Two CS students were selected by the Computing Research Association (CRA) for the 2024 Outstanding Undergraduate Researcher Award for their exemplary dedication to research and academic excellence, earning them a well-deserved commendation. The honorees, Eleanor Lin and Walter McKelvie, have exhibited exceptional skills and commitment in their respective areas of focus within computer science.
Eleanor Lin (CC ‘24), distinguished herself through groundbreaking research with the Spoken Language Processing Group, where she is advised by Professor Julia Hirschberg. Her work as the lead researcher on the Switchboard Dialogue Act Re-alignment project has showcased innovation and contributed significantly to updating the corpus used to identify regional differences in U. S. speakers–extremely important for Automatic Speech Recognition, particularly in telephony. Eleanor made substantial contributions to multiple Speech Lab projects while concurrently serving as a teaching assistant for computer science and linguistics. She also collaborated with researchers from Rice University, the University of Southern California, and Teacher’s College.
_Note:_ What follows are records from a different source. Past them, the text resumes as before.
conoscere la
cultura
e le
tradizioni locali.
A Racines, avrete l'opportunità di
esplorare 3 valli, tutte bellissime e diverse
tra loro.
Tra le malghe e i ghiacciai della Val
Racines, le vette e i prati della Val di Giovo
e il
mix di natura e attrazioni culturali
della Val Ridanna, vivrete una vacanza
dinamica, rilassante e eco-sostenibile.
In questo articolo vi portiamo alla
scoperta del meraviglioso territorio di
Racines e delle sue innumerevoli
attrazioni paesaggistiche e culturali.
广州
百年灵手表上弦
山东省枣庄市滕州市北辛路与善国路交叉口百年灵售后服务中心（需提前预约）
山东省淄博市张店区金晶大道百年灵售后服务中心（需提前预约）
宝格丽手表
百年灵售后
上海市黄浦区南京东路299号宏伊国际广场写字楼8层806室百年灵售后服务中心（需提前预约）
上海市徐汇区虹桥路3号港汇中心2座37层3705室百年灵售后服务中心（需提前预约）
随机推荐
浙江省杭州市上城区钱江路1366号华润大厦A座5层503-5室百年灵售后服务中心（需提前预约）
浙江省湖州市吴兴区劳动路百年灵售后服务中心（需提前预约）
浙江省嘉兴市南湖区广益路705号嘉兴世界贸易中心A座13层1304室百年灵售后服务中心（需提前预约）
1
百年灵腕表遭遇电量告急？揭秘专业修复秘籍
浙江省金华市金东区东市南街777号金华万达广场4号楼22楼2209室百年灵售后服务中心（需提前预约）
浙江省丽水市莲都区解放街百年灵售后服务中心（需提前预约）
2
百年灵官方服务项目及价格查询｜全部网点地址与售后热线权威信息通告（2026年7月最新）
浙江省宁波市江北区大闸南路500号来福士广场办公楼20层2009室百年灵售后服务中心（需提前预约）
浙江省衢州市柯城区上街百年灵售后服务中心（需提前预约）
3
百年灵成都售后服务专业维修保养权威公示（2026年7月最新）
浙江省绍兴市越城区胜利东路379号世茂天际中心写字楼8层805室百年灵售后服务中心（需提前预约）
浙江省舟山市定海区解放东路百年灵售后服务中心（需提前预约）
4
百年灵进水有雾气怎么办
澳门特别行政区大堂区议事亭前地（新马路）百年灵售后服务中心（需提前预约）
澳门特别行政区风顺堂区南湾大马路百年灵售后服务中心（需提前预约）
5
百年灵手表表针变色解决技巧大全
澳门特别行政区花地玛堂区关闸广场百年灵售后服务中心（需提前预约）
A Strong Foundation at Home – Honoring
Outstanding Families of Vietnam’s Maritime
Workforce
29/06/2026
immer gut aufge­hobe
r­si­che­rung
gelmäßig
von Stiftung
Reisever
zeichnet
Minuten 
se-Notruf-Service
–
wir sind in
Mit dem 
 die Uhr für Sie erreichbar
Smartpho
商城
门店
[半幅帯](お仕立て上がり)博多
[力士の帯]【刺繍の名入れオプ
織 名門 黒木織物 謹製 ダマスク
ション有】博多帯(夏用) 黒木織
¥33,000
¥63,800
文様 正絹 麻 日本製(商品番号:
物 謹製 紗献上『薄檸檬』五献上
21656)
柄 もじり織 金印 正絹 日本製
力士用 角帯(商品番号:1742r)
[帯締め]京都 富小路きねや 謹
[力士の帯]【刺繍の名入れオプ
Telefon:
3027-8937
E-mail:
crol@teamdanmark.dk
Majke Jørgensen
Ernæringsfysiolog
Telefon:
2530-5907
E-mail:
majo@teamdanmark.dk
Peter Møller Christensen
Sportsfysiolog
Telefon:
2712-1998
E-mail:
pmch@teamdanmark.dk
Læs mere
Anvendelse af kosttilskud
Walter McKelvie (SEAS ‘24), earned an honorable mention for their remarkable work in theoretical computer science and cryptography. He worked with Professor Tal Malkin and the Crypto Lab on fixing a problem with proof-of-stake blockchains, making a secret leader election “accountable” so that leaders cannot anonymously refuse to publish a block. His dedication to pushing the boundaries of understanding in this field has been commendable, and he greatly contributed to the research by coming up with one of the three paradigms included in the paper and writing several of the technical parts in the paper. McKelvie additionally served as a teaching assistant and collaborated with researchers from Purdue and Harvard.
The honorable mentions serve as a testament to the vibrant research community of the department, where students are encouraged to explore and excel in their chosen fields. Julia Hirschberg, the Percy K. and Vida L. W. Hudson Professor of Computer Science, assembles a team of 15 undergrads with different skills to work on the Speech Lab’s projects. Students can work on data collection and annotation, building large language models (LLMs), or both. Professor Tal Malkin typically has one or two undergraduate students who work on cryptography research. Students need to have mathematical maturity; ideally, they should have taken Malkin’s graduate-level Introduction to Cryptography class.
These recognitions also highlight the department’s commitment to providing students with a robust academic environment that encourages curiosity, creativity, and a passion for discovery.